Simultaneously, Spitzer announced that two insurance company executives have pleaded guilty to criminal charges in connection with the scheme.

The actions against the brokerage firm, Marsh & McLennan Companies, and the two executives stem from a widening investigation of fraud and anti-competitive practices in the insurance industry. Evidence revealed in today's lawsuit also implicates other major insurance carriers.

"The insurance industry needs to take a long, hard look at itself," Spitzer said. "If the practices identified in our suit are as widespread as they appear to be, then the industry's fundamental business model needs major corrective action and reform."

"There is simply no responsible argument for a system that rigs bids, stifles competition and cheats customers," he added.

Spitzer was joined at news conference announcing the actions by New York State Insurance Superintendent Gregory V. Serio, who said: "This has gone from an inquiry into failure to disclose compensation to an active investigation of bid rigging and improper steering. This certainly proves the adage that where there is smoke, there is fire."

The civil complaint filed in State Supreme Court in Manhattan alleges that for years Marsh received special payments from insurance companies that were above and beyond normal sales commissions. These payments -- known as "contingent commissions" -- were characterized as compensation for "market services" but were, in fact, rewards for the business that Marsh and its independent brokers steered and allocated to the insurance companies.

Industry representatives defend this long-standing practice as acceptable and even beneficial to clients, but the Attorney General's office has uncovered extensive evidence showing that it distorts and corrupts the insurance marketplace and cheats insurance customers.

In addition to steering business to its insurance company partners, Marsh, at times, solicited fake bids, which deceived its customers into thinking that true competition had taken place. Marsh did this even as it claimed in public statements that its "guiding principle" was to always consider its client's best interests.

Spitzer's complaint against the company cites internal communications in which executives openly discuss actions that were aimed at maximizing Marsh's revenue and insurance companies' revenues -- without regard to clients' interests.
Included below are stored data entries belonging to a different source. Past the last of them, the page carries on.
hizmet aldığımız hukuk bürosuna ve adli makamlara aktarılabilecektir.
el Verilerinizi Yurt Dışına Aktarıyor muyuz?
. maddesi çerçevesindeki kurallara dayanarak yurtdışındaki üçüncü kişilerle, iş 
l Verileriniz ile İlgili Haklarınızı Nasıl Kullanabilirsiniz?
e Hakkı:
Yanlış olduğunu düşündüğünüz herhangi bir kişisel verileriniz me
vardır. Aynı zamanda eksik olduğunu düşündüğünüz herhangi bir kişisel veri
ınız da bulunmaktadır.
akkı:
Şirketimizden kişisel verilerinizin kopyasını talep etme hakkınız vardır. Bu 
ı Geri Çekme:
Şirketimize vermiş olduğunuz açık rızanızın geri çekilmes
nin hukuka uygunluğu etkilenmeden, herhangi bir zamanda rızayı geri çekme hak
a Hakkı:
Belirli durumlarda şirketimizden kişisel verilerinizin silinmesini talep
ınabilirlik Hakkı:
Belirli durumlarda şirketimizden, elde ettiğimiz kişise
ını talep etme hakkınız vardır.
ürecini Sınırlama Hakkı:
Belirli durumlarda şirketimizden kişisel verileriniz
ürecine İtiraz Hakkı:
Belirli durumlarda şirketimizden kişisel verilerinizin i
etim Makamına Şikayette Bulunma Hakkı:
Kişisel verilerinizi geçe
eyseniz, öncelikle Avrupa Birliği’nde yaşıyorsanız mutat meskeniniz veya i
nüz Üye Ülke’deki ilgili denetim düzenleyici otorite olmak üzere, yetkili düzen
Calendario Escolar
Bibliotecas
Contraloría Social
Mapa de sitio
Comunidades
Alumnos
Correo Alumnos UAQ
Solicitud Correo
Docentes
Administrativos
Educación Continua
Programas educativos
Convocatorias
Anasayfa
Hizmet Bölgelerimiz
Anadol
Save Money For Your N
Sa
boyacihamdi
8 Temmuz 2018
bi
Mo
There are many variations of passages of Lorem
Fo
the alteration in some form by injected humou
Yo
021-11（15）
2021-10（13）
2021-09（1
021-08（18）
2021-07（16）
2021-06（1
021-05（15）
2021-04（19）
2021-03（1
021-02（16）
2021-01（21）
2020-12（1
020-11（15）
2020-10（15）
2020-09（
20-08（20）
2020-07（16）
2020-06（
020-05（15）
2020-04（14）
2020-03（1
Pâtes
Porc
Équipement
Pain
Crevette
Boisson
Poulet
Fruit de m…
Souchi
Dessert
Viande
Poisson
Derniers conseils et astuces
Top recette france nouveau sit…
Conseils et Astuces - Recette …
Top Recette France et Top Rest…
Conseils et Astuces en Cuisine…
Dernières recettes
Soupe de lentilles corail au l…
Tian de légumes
For example, one senior Marsh executive sent a message to colleagues saying: "We need to place our business in 2004 with those [insurance companies] that have superior financials, broad coverage and pay us the most."

Another executive noted that the size of contingent commissions will determine "who [we] are steering business to and who we are steering business from."

Major insurance companies -- ACE, AIG, The Hartford and Munich American Risk Partners -- are named in the complaint as participants in steering and bid rigging. Other insurance companies are still under investigation.

The two executives pleaded guilty to participating in the illegal conduct and are expected to testify in future cases.

According to the complaint, Marsh collected approximately $800 million in contingent commissions in 2003. Spitzer's civil complaint seeks an end to the steering and bid rigging, disgorgement of improper payments, restitution and punitive damages.

The immediate victims of the illegal practices were Marsh's customers -- mainly large corporations seeking property and casualty coverage, but also small and mid-size businesses, municipal governments, school districts and some individuals.